For their newly reported study, Khalili, Kaminski and their team designed a genetic approach to exclusively turn on CRISPR to impede MOGS gene expression through DNA editing within immune cells that harbor replication competent, latent HIV-1. Their novel approach is expected to avoid any impact on the health of uninfected cells that retain normal MOGS gene function. They found that stimulation of the apparatus in HIV-1 infected cells disrupted the glycan structure of the HIV-1 envelope protein, culminating in the production of non-infectious virus particles.
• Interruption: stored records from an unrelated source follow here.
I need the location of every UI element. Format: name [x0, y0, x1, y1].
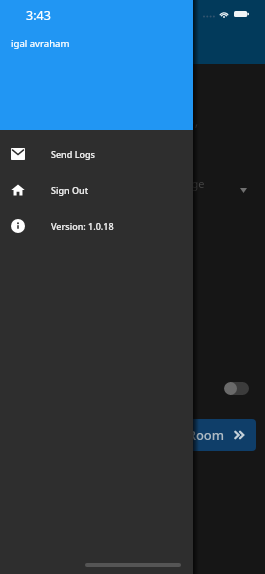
staticText: Version: 1.0.18 — [51, 220, 114, 232]
staticText: Enter Room — [151, 426, 225, 444]
button[interactable]: Version: 1.0.18 — [0, 208, 193, 244]
button[interactable]: Enter Room — [138, 419, 256, 451]
staticText: Hello, — [158, 110, 199, 130]
staticText: 3:43 — [26, 7, 51, 24]
staticText: Sign Out — [51, 184, 89, 196]
staticText: Send Logs — [51, 148, 95, 160]
button[interactable]: Sign Out — [0, 172, 193, 208]
staticText: Language — [153, 176, 205, 191]
button[interactable]: Toggle — [224, 382, 249, 395]
button[interactable]: Send Logs — [0, 136, 193, 172]
staticText: igal avraham — [11, 37, 70, 50]
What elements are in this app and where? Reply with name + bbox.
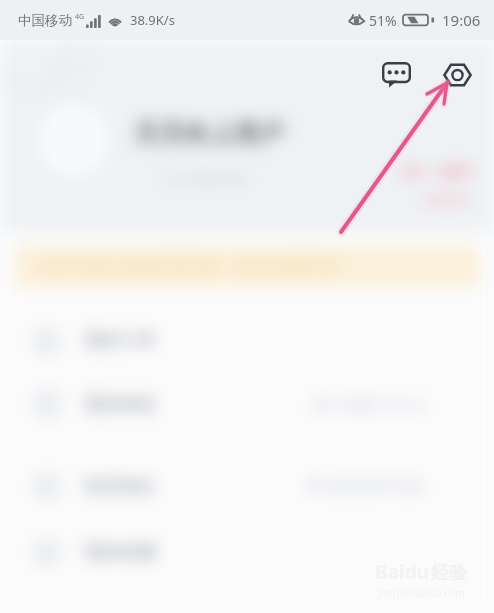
button[interactable]: 我的钱包 (0, 372, 494, 436)
button[interactable]: 您的专属会员权益即将到期 (15, 246, 479, 287)
staticText: 我的收藏 (84, 541, 156, 564)
staticText: 中国移动 (18, 12, 72, 29)
staticText: 签到 (440, 162, 472, 182)
staticText: 4G (75, 12, 85, 22)
button[interactable]: 收货地址 (0, 453, 494, 519)
staticText: Baidu (375, 559, 430, 585)
button[interactable]: 我的订单 (0, 309, 494, 372)
staticText: 我的钱包 (84, 393, 156, 416)
staticText: 19:06 (442, 10, 481, 30)
staticText: 38.9K/s (130, 11, 175, 29)
staticText: 51% (369, 11, 397, 30)
button[interactable]: Settings (435, 53, 479, 97)
staticText: 收货地址 (84, 475, 156, 498)
button[interactable]: 我的收藏 (0, 519, 494, 585)
staticText: 经验 (431, 562, 467, 585)
staticText: 我的订单 (84, 329, 156, 352)
button[interactable]: Messages (374, 53, 418, 97)
staticText: 天天向上用户 (134, 118, 284, 149)
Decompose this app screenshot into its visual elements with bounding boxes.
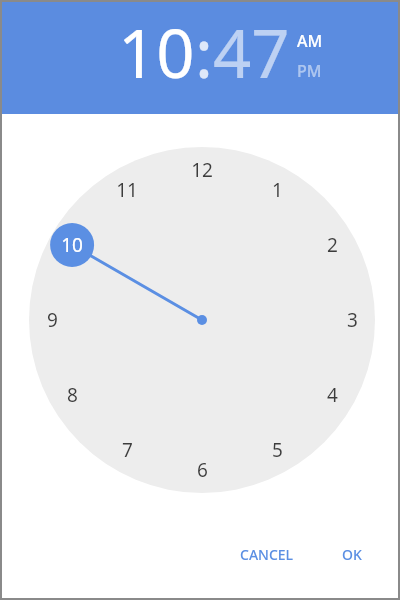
button[interactable]: 47 xyxy=(213,6,290,97)
button[interactable]: 12 xyxy=(180,148,224,192)
staticText: 6 xyxy=(197,457,208,483)
staticText: 7 xyxy=(122,437,133,463)
button[interactable]: OK xyxy=(332,537,372,572)
button[interactable]: 6 xyxy=(180,448,224,492)
button[interactable]: CANCEL xyxy=(230,537,304,572)
staticText: 5 xyxy=(272,437,283,463)
staticText: 12 xyxy=(191,157,213,183)
staticText: 11 xyxy=(116,177,138,203)
button[interactable]: Clock dial, 10 o'clock selected xyxy=(29,147,375,493)
staticText: 10 xyxy=(61,232,83,258)
staticText: CANCEL xyxy=(240,545,294,564)
button[interactable]: 2 xyxy=(310,223,354,267)
button[interactable]: 1 xyxy=(255,168,299,212)
staticText: 4 xyxy=(327,382,338,408)
button[interactable]: 8 xyxy=(50,373,94,417)
staticText: 8 xyxy=(67,382,78,408)
staticText: : xyxy=(195,6,213,97)
staticText: 9 xyxy=(47,307,58,333)
button[interactable]: 9 xyxy=(30,298,74,342)
button[interactable]: PM xyxy=(297,60,322,82)
button[interactable]: 10 xyxy=(118,6,195,97)
button[interactable]: 3 xyxy=(330,298,374,342)
staticText: 2 xyxy=(327,232,338,258)
button[interactable]: AM xyxy=(297,30,323,52)
button[interactable]: 11 xyxy=(105,168,149,212)
button[interactable]: 4 xyxy=(310,373,354,417)
button[interactable]: 7 xyxy=(105,428,149,472)
staticText: 1 xyxy=(272,177,283,203)
button[interactable]: 5 xyxy=(255,428,299,472)
staticText: 3 xyxy=(347,307,358,333)
staticText: OK xyxy=(342,545,362,564)
button[interactable]: 10 xyxy=(50,223,94,267)
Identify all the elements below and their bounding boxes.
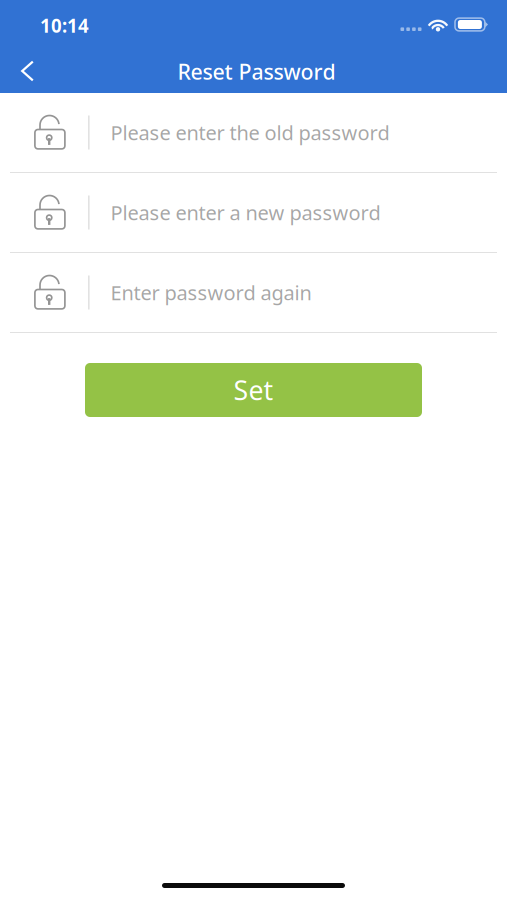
staticText: Please enter a new password — [111, 199, 381, 226]
button[interactable]: Enter password again — [0, 253, 507, 332]
staticText: Reset Password — [178, 57, 336, 86]
staticText: Please enter the old password — [111, 119, 390, 146]
button[interactable]: Set — [85, 363, 422, 417]
staticText: Set — [234, 372, 274, 408]
staticText: Enter password again — [111, 279, 312, 306]
button[interactable]: Back — [0, 46, 51, 93]
staticText: 10:14 — [40, 13, 89, 38]
button[interactable]: Please enter a new password — [0, 173, 507, 252]
button[interactable]: Please enter the old password — [0, 93, 507, 172]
The authors further explained, “We developed a functional pathway whereby activation of the silent virus and the production of the viral protein, Tat, stimulate CRISPR gene editing apparatus that is delivered to the cells. This strategy is aimed at editing of MOGS gene and is designed for the perturbation of glycan configuration of the HIV-1 envelope protein that eventually results in the production of non-infectious virions.”
They continued, “… it is reasonable to predict that, in a clinical setting, after the reactivation of latent proviral DNA by latency-reversing agents (LRAs), and the expression of Tat, when ART treatment is interrupted, the overall outcome will be the appearance of non-infectious virus with no ability to spread after rebound from the reservoir. Indeed, the combination treatment with CRISPR designed to excise a segment of proviral DNA, yet having no effect on Tat production, further contributes to the elimination of non-infectious viral particles.”
“This approach is conceptually very interesting,” said senior investigator Khalili. “By mitigating the ability of the virus to enter cells, which requires glycosylation, MOGS may offer another target, in addition to the integrated viral DNA for developing the next generation of CRISPR gene-editing technology for HIV elimination.”
Kaminski and Khalili have been working with Tricia H. Burdo, PhD, professor and vice chair in the Department of Microbiology, Immunology, and Inflammation and the Center for Neurovirology and Gene Editing at Temple and an expert in the use of non-human primate models for HIV-1, to further assess the efficacy and safety of CRISPR-MOGS strategy in preclinical studies.
In previous work, the team demonstrated that CRISPR-based technology can successfully remove viral DNA from the cells of infected non-human primates. The authors further suggested that their approach could result in a cure for people with HIV. “… we propose a proof-of-principle design of a novel and safe strategy that begins with the interruption of ART for control of viremia followed by treatment with LRAs to stimulate the expression of CRISPR that is tailored for elimination of HIV-1 and inactivation of MOGS … One may also speculate that the appearance of the inactive, non-infectious viral particles may stimulate the immune system to overcome remaining infectious virus that may escape from elimination by CRISPR-HIV. Thus, the outcome may eventually lead to permanent elimination of HIV-1 in PWH and protects them from re-infection.”